Written By: Security.org Team | Updated: May 10, 2021

As businesses collect more data on consumers than ever, high-profile data breaches have become common. A single data breach can expose hundreds of millions of records, cost millions of dollars and drag on for years. Both businesses and consumers both continue to increase spending on data security or the protection of digital information. Cybercriminals then change and update their tactics to thwart new security measures.

A patchwork of various state data protection laws and industry standards attempts to protect consumers and hold businesses accountable for the data they collect, but the majority of people worry about the security of their data online. Cybercrime is the fastest-growing type of crime around the world and shows no signs of slowing down as it continues to be highly lucrative for the perpetrators - cybercrime is estimated to cost the world an annual $10.5 trillion by 20251. And unfortunately, the coronavirus pandemic has exacerbated the amount of cybercrime that has happened. According to our article on COVID-19 cybercrimes, the Federal Trade Commission (FTC) saw a large spike in reported scams during 2020, peaking in May with 1,479 reports on a single day.

Contents

Data Breaches of Businesses

  • From 2019 to 2020, the number of data breaches actually decreased from 1,473 to 1,0012.
  • The largest data breach occurred in 2013. Yahoo’s data breach exposed the records of 3 billion user accounts3.
  • In 2020, 524 organizations were breached in 17 different countries and 17 different industries, according to IBM4.

Cybercrimes Committed Against Consumers

  • Account takeovers increased by 250 percent from 2019 to 2020, according to account takeover research from Security.org and digital security company Deduce. Learn more in our account takeover guide.
  • According to our research on the personal antivirus market, half of U.S. adults have had a computer virus or malware on their computer.
  • Nearly 1 in 10 personal computer viruses occurred from February 2020 to February 2021. Read more in our antivirus guide.
  • Forty-nine percent of VPN users employ the software for general security, the most common reason for using a VPN according to our VPN usage research.

What Precautions Do Businesses and People Take?

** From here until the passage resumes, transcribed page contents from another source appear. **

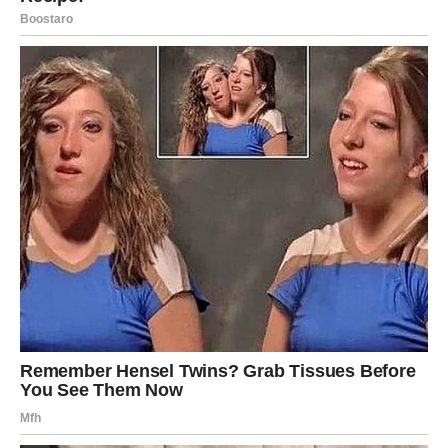
vam vraća kao bumerang – ali u najlepšem smislu.
RIBE
Ribe do kraja sedmice ulaze u fazu blagostanja koja
dolazi tiho, ali snažno, kroz intuiciju, kroz osećaj da vas
Univerzum vodi, kroz znakove koji se ponavljaju i kroz
ljude koji se pojavljuju baš onda kada vam je potrebno.
Moguće je lepo iznenađenje, pomoć, poklon, dobra vest,
ali čak i ako ništa od toga ne dođe spektakularno, vi ćete
osetiti da se nešto u vama smirilo, kao da ste prestali da
se borite sa sobom.
U ljubavi dolazi toplina, a u poslu stabilizacija.
Poruka sedmice:
Kada prestanete da sumnjate, čuda
počinju da se dešavaju prirodno.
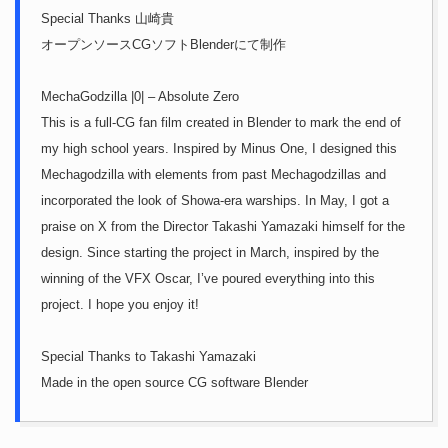
Special Thanks 山崎貴
オープンソースCGソフトBlenderにて制作
MechaGodzilla |0| – Absolute Zero
This is a full-CG fan film created in Blender to mark the end of
my high school years. Inspired by Minus One, I designed this
Mechagodzilla with elements from past Mechagodzillas and
incorporated the look of Showa-era warships. In May, I got a
praise on X from the Director Takashi Yamazaki himself for the
design. Since starting the project in March, inspired by the
winning of the VFX Oscar, I’ve poured everything into this
project. I hope you enjoy it!
Special Thanks to Takashi Yamazaki
Made in the open source CG software Blender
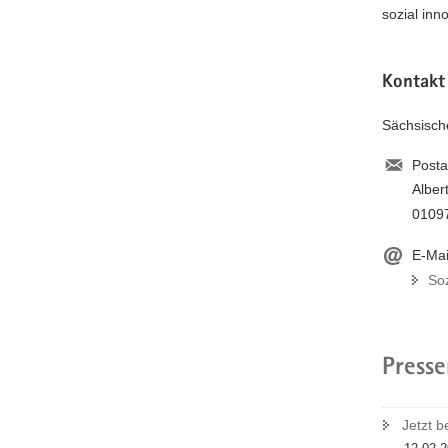
-
sozial inn
P
o
r
Kontakt
t
a
Sächsisch
l
w
Posta
e
Albert
c
h
0109
s
e
E-Mai
l
So
n
)
Presse
Jetzt b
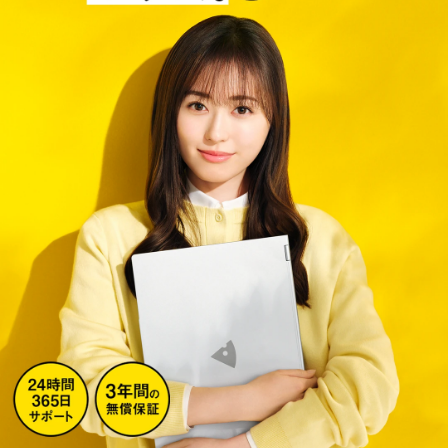
Windows 11
|
Copilot+ PC
Windows 11
|
Copilot+ PC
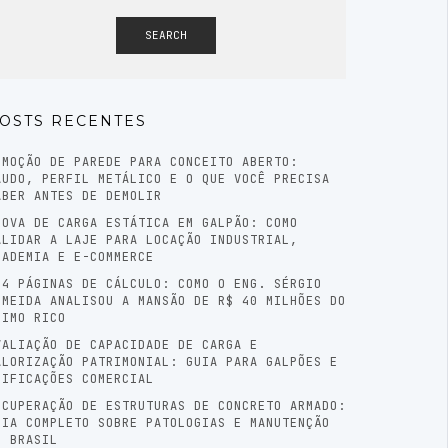
SEARCH
OSTS RECENTES
EMOÇÃO DE PAREDE PARA CONCEITO ABERTO:
AUDO, PERFIL METÁLICO E O QUE VOCÊ PRECISA
ABER ANTES DE DEMOLIR
ROVA DE CARGA ESTÁTICA EM GALPÃO: COMO
ALIDAR A LAJE PARA LOCAÇÃO INDUSTRIAL,
CADEMIA E E-COMMERCE
04 PÁGINAS DE CÁLCULO: COMO O ENG. SÉRGIO
LMEIDA ANALISOU A MANSÃO DE R$ 40 MILHÕES DO
RIMO RICO
VALIAÇÃO DE CAPACIDADE DE CARGA E
ALORIZAÇÃO PATRIMONIAL: GUIA PARA GALPÕES E
DIFICAÇÕES COMERCIAL
ECUPERAÇÃO DE ESTRUTURAS DE CONCRETO ARMADO:
UIA COMPLETO SOBRE PATOLOGIAS E MANUTENÇÃO
O BRASIL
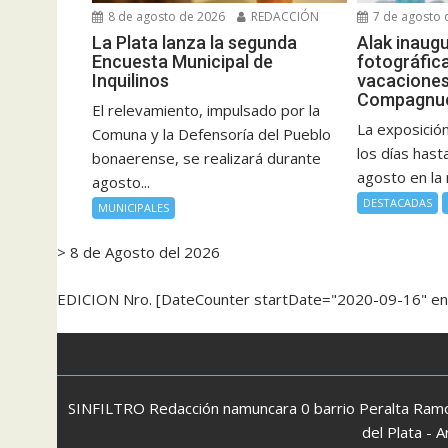
8 de agosto de 2026
REDACCIÓN
7 de agosto 
La Plata lanza la segunda
Alak inaug
Encuesta Municipal de
fotográfic
Inquilinos
vacaciones
Compagnu
El relevamiento, impulsado por la
La exposició
Comuna y la Defensoría del Pueblo
los días has
bonaerense, se realizará durante
agosto en la 
agosto...
DESTACADAS
MUNICIPALES
> 8 de Agosto del 2026
EDICION Nro. [DateCounter startDate="2020-09-16" e
SINFILTRO Redacción namuncara 0 barrio Peralta Ramos
del Plata -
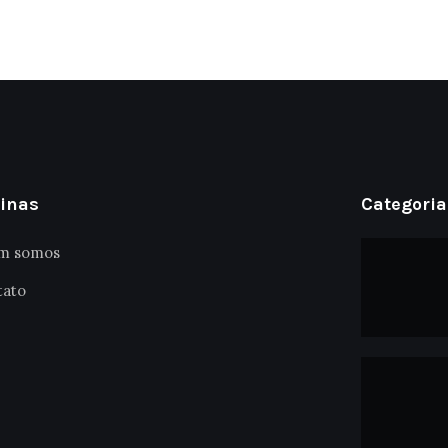
inas
Categoria
m somos
tato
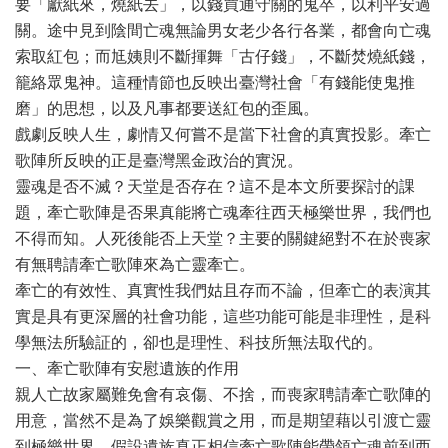
要「獻紙來，燒紙去」，以錢買通守關的鬼卒，以利平安過
關。途中見到陰間亡魂無論男女老少各行各業，都會向亡魂
索取紅包；而尪姨則不斷揮舞「古仔錢」，不斷焚燒紙錢，
籠絡眾鬼神。這種情節也反映出臺灣社會「有錢能使鬼推
磨」的思想，以及凡事都要送紅包的歪風。
戲劇反映人生，劇情又何嘗不是當下社會的真實投影。牽亡
歌陣所反映的正是臺灣黑金政治的實況。
靈魂是否不滅？天堂是否存在？這不是本文所要探討的課
題，牽亡歌陣是否果真能將亡魂牽往西天極樂世界，我們也
不得而知。人死後能否上天堂？主要的關鍵絕對不在於喪家
有無聘請牽亡歌陣來為亡靈牽亡。
牽亡的有效性、真實性我們姑且存而不論，但牽亡的表演其
實是具有更深層的社會功能，這些功能可能是非理性，是科
學無法所驗証的，卻也是理性、科技所無法取代的。
一、牽亡歌陣有安慰遺族的作用
親人亡故家屬難免會有哀傷、不捨，而喪家聘請牽亡歌陣的
用意，當然不是為了娛樂觀賞之用，而是期望藉以引渡亡靈
到極樂世界。假設遺族真正相信牽亡歌陣能帶領亡魂前到西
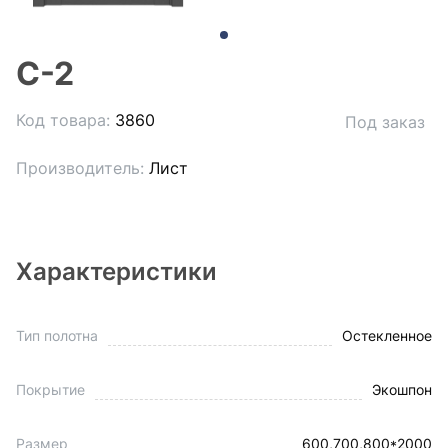
С-2
Код товара:
3860
Под заказ
Производитель:
Лист
Характеристики
Тип полотна
Остекленное
Покрытие
Экошпон
Размер
600,700,800*2000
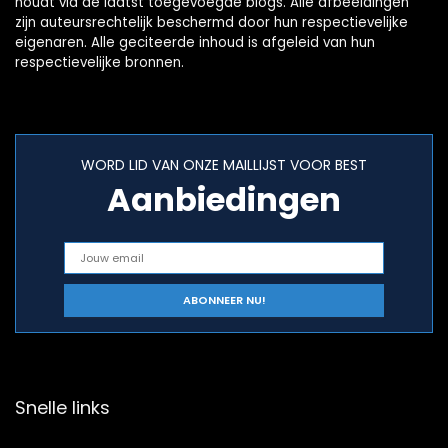
houdt via de laatst toegevoegde blogs. Alle afbeeldingen
zijn auteursrechtelijk beschermd door hun respectievelijke
eigenaren. Alle geciteerde inhoud is afgeleid van hun
respectievelijke bronnen.
WORD LID VAN ONZE MAILLIJST VOOR BEST
Aanbiedingen
Snelle links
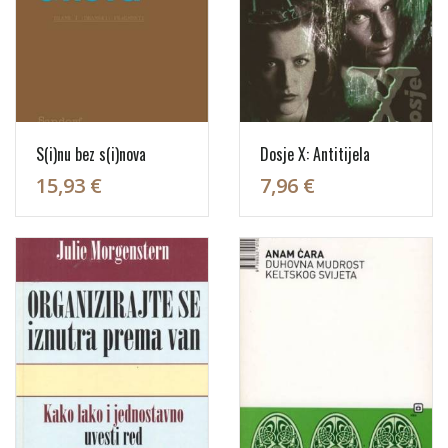
S(i)nu bez s(i)nova
Dosje X: Antitijela
15,93 €
7,96 €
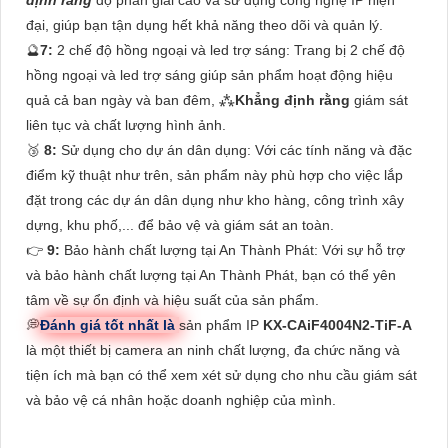
định rằng
độ phân giải cao và sử dụng công nghệ IP hiện
đại, giúp bạn tận dụng hết khả năng theo dõi và quản lý.
🔮
7:
2 chế độ hồng ngoại và led trợ sáng: Trang bị 2 chế độ
hồng ngoại và led trợ sáng giúp sản phẩm hoạt động hiệu
quả cả ban ngày và ban đêm, ⁂
Khẳng định rằng
giám sát
liên tục và chất lượng hình ảnh.
🥉
8:
Sử dụng cho dự án dân dụng: Với các tính năng và đặc
điểm kỹ thuật như trên, sản phẩm này phù hợp cho việc lắp
đặt trong các dự án dân dụng như kho hàng, công trình xây
dựng, khu phố,... để bảo vệ và giám sát an toàn.
👉
9:
Bảo hành chất lượng tại An Thành Phát: Với sự hỗ trợ
và bảo hành chất lượng tại An Thành Phát, bạn có thể yên
tâm về sự ổn định và hiệu suất của sản phẩm.
💭
Đánh giá tốt nhất là
sản phẩm IP
KX-CAiF4004N2-TiF-A
là một thiết bị camera an ninh chất lượng, đa chức năng và
tiện ích mà bạn có thể xem xét sử dụng cho nhu cầu giám sát
và bảo vệ cá nhân hoặc doanh nghiệp của mình.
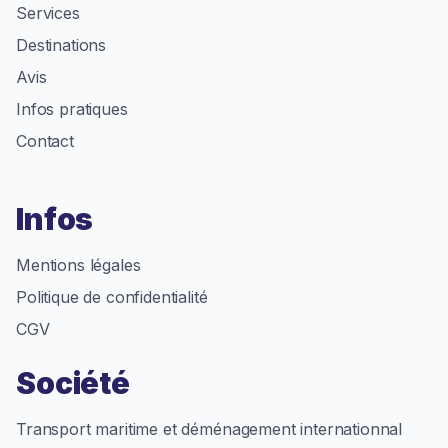
Services
Destinations
Avis
Infos pratiques
Contact
Infos
Mentions légales
Politique de confidentialité
CGV
Société
Transport maritime et déménagement internationnal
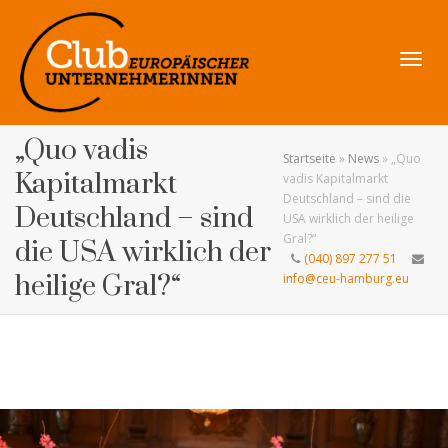
Navig
„Quo vadis
Startseite
»
News
»
„Quo
Kapitalmarkt
vadis Kapitalmarkt
Deutschland – sind die
Deutschland – sind
USA wirklich der heilige
umsch
Gral?“
die USA wirklich der
(040) 897 277 51
heilige Gral?“
info@ceu-hamburg.eu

  • Twenty-four percent of VPN users use them for business purposes only, while another 15 percent use them for both business and personal reasons, according to our VPN consumer research.
  • In the next six months, 22 percent of U.S adults said that they plan to buy a VPN service, if a business and/or personal need arises.
  • Seventy-four percent of U.S. parents of children ages 10 to 18 monitor their child’s or children’s online activity, according to our cyberbullying research.
  • Our research on child identity theft found that, in order to protect their child’s identity, parents have taken preventive measures such as:
    • Shredding documents with sensitive information about their child’s identity: 56 percent
    • Storing documents and electronic records with sensitive information about their child’s identity in a secure page: 52 percent
    • Only providing their child’s Social Security number when it’s necessary: 58 percent
    • Inspecting and reviewing their child’s education records: 17 percent
    • Requesting that their child’s school not disclose any of their directory information: 21 percent
    • Limiting information posted about their child on social media: 42 percent
  • Eighty-two percent of U.S. adults use antivirus software, or 45 million households total.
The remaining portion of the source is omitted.